Serbia's choice
Serbia's choice
For Americans, last week's fiery attack on the U.S. Embassy in Belgrade evoked unpleasant memories of the more calamitous Iran hostage crisis three decades earlier in Tehran, when 52 U.S. diplomats were held for 444 days.
For Serbs, the violence underscores the stark choice they face about their future. They can either stick with the nationalist pipe dream promoted by the late Serb strongman Slobodan Milosevic, or they can enter the modern world.
The ghost of Milosevic hung over the attacks on the U.S. Embassy and other diplomatic compounds. It is his specter, and all the madness it symbolizes, that needs to be put to rest.
(Photo — In Belgrade: A rioter throws a street sign into the burning U.S. Embassy on Thursday. / By Marko Drobnjakovic, AP)
The immediate trigger of the riots was that the United States and others recognized a declaration of independence by Kosovo, the latest part of the former Yugoslavia to break away. For many Serbs, that recognition was like waving a red rag at a bull. Although Kosovo has for decades been a semiautonomous province of Serbia, inhabited mainly by ethnic Albanians, for Serbs it is not just any old piece of land.
Kosovo has so much significance for Serbs that it was where Milosevic chose to make a speech in 1987 that ignited his ruinous wars for a Greater Serbia. Even though few Serbs live there, it is the place they consider the cradle of their civilization, and it is littered with Serb monuments and monasteries.

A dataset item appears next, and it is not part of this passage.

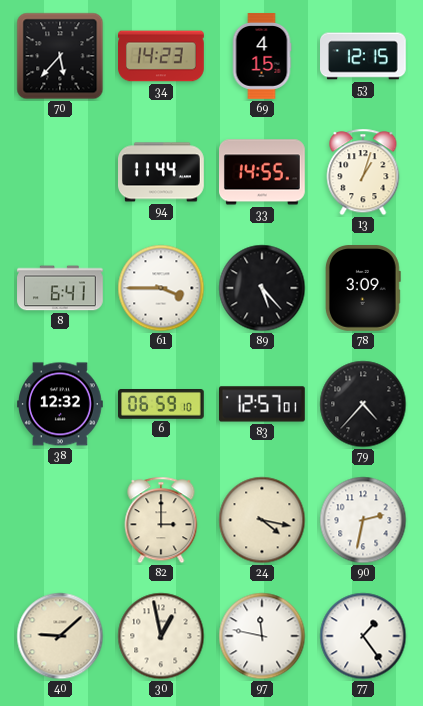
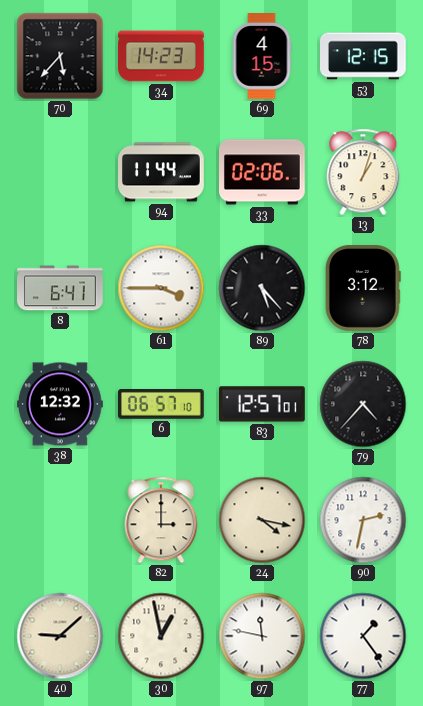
33: 14:55 -> 02:06
78: 3:09 -> 3:12
6: 06:59 -> 06:57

Yet the hard reality is that Kosovo is not going to be part of Serbia again. It has been administered by the United Nations since 1999, when NATO fought a war against Serb troops sent to ethnically cleanse the province. Although violence in the Balkans has subsided in the past decade, tensions continue to simmer. Russian President Vladimir Putin has played a singularly unhelpful role in stirring the pot and encouraging Serb stubbornness; Russia blocked U.N. recognition of Kosovo in the Security Council, putting its declaration of independence into a legal limbo and reviving Cold War antagonisms.
As for the Serbs, recent elections showed them split fairly evenly between stubborn nationalism, including intransigence over Kosovo, and the opportunities of European Union membership that come with facing reality. Voters narrowly re-elected a more pro-Western president, Boris Tadic.

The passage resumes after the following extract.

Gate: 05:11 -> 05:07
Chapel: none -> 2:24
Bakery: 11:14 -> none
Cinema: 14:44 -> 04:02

Serbs are suffering badly from their isolation from Europe. Once the most prosperous center of the former Yugoslavia, Serbia has become an economic backwater with about 20% unemployment.

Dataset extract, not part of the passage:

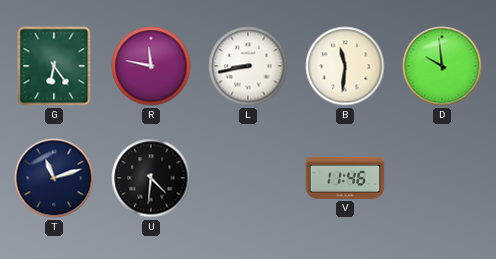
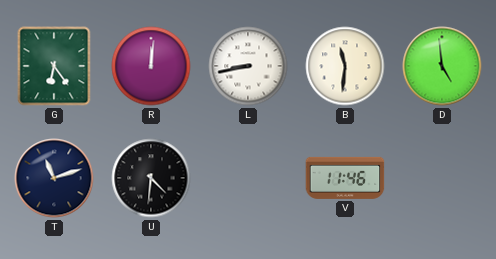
R: 11:47 -> 12:01
D: 9:59 -> 4:59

If there's any hopeful news, it is that younger Serbs, for the most part, tend to side with the future. They'd rather join Europe and end their isolation than keep Kosovo. Over the weekend, the world condemned the violence in Belgrade. That should help send a two-pronged message to Serb leaders: They have an obligation to protect embassies — and the best choice for their nation's future is to banish Milosevic's ghost.